Maurice Blackburn Lawyer Leah O'Keefe said news that the Federal Government will raise concerns about silicosis at the Council of Australian Government meeting tomorrow in a bid to get states to take action was an important and long overdue step.
"Already too many workers in a number of states have been impacted by the dangerous and avoidable consequences of silica exposure, including stonemasons in particular working in unsafe workplaces who have repeatedly been put at risk," Ms O'Keefe said.
"Silicosis is an entirely preventable condition which can be fatal and dramatically shortens people's lives.
"Queensland has played a leading role in putting a much needed spotlight on these issues including introducing a ban on dry cutting of engineered stone as well as taking steps to ensure greater workplace health and safety compliance and working towards a code of practice for industry – measures we would urge all states to adopt urgently.
"In too many instances a blind eye has been turned to the serious risks of illness and injury that can be caused by silica exposure – employers operating dangerous environments have not been held to account and workers have paid the price.
"This issue is now at last getting the attention it needs, and that must be matched by action starting with an immediate ban on dry cutting of engineered stone in all states as well as proper measures to ensure employers know the risks and take steps to protect their workers," she said.
Ms O'Keefe said states and the Federal Government must also act on calls from doctors and peak medical groups to implement silicosis screening nationally for stonemasons.

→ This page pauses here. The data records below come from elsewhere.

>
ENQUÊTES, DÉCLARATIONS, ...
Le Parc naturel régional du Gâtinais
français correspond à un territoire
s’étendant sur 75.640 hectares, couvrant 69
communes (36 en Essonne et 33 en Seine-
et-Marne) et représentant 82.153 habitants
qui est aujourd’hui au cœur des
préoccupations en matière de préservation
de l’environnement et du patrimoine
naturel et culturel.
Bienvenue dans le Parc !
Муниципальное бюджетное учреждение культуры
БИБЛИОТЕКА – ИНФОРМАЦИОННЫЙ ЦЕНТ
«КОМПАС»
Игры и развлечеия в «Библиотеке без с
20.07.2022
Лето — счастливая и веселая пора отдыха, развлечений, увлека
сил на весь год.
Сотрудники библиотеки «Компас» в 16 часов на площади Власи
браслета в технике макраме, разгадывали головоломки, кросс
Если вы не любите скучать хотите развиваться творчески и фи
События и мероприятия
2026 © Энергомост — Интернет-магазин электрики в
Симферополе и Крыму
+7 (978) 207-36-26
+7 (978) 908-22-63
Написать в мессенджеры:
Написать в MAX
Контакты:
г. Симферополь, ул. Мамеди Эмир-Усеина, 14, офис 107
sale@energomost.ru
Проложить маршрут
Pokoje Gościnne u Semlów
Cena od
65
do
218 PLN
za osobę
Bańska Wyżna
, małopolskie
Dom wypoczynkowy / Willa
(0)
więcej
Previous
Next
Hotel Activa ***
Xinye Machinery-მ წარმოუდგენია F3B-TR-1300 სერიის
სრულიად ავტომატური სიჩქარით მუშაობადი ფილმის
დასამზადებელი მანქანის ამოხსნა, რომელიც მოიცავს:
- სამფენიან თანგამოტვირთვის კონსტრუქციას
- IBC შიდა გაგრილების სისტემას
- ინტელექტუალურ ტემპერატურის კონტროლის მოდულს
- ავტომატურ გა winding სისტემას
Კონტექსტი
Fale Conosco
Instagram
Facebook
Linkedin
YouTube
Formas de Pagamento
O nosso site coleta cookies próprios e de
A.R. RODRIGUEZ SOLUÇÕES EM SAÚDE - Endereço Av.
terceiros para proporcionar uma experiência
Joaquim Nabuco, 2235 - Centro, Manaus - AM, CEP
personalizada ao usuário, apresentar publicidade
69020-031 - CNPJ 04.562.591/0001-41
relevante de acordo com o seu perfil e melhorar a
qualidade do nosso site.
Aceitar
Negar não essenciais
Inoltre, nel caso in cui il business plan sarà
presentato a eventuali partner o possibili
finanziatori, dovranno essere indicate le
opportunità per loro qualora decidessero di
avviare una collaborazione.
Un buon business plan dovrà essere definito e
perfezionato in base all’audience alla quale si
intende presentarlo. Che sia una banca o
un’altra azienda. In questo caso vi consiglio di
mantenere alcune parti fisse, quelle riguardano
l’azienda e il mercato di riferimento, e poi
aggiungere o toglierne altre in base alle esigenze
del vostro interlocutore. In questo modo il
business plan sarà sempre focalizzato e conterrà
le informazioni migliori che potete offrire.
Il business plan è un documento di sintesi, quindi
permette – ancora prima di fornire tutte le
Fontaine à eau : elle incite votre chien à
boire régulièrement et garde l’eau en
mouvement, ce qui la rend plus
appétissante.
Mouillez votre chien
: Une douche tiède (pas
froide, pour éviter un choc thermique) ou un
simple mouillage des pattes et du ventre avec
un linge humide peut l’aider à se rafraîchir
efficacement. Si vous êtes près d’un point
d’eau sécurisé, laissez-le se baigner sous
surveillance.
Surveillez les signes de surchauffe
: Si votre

"Many workers who have been exposed to dangerously high levels of silica may not yet be showing symptoms and are not aware of the potential risks they face in developing disease, including those still being exposed in unsafe workplaces," Ms O'Keefe said.
"National screening is an important step in helping to try and identify disease as early as possible so those impacted can commence treatment and also limit any future exposure that could worsen their prognosis.
"We also support efforts to develop a national dust diseases register and calls from the Thoracic Society of Australia and New Zealand (TSANZ) for an urgent review of dust control measures and the need for comprehensive enforcement within workplaces," she said.